The brokerage forecasts year-on-year global growth of 2.9% in 2021, compared to growth of 6.2% in 2021, about 40 basis points below consensus.
“The slowdown is global, driven by the fallout from fading fiscal stimulus, tighter monetary policy, a sustained Covid drag, ongoing supply chain friction and, most recently, the Russian invasion of Ukraine,” Morgan Stanley economists wrote in a report dated Is. Tuesday
Commodity and oil prices rose after Russia was hit by Western sanctions for its invasion of Ukraine, adding to global inflationary pressures and prompting governments and central banks to reevaluate their monetary policies.
China’s strict COVID-19 restrictions have halted factory production and eroded domestic demand, crippling the country’s economy, which has had its export growth down for nearly two years.
A solution to the Ukraine crisis appears unlikely and global central banks are already trying to slow growth to tame inflation, with economists at Morgan Stanley expecting growth to be limited.

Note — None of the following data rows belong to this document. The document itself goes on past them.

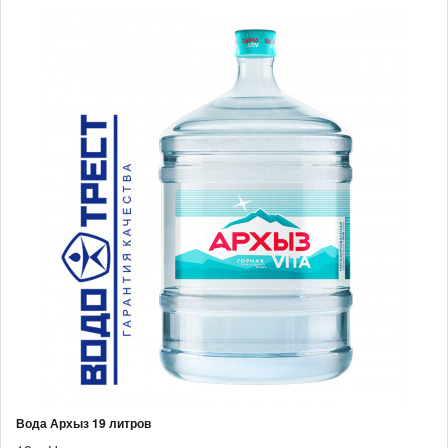
Вода Архыз 19 литров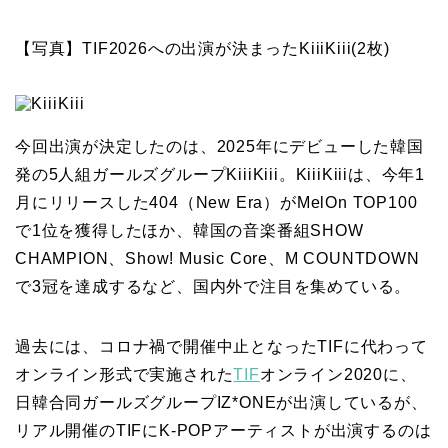
【写真】TIF2026への出演が決まったKiiiKiii(2枚)
今回出演が決定したのは、2025年にデビューした韓国
発の5人組ガールズグループKiiiKiii。KiiiKiiiは、今年1
月にリリースした404（New Era）がMelOn TOP100
で1位を獲得したほか、韓国の音楽番組SHOW
CHAMPION、Show! Music Core、M COUNTDOWN
で3冠を達成するなど、国内外で注目を集めている。
過去には、コロナ禍で開催中止となったTIFに代わって
オンライン形式で実施された
TIF
オンライン2020に、
日韓合同ガールズグループIZ*ONEが出演しているが、
リアル開催のTIFにK-POPアーティストが出演するのは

Last week, the central banks of the United States and the United Kingdom joined other major economies in raising interest rates to combat a surge in inflation, which they described as tentative after reopening. The pandemic impact of the global economy before Russia’s invasion sent Ukraine’s energy prices skyrocketing.
Morgan Stanley said the slowdown in global growth is widespread, and the only two major economies where brokerages do not see a substantial slowdown are Japan and India.
“We no longer see global GDP in a pre-crisis trend during the forecast period,” the brokerage said.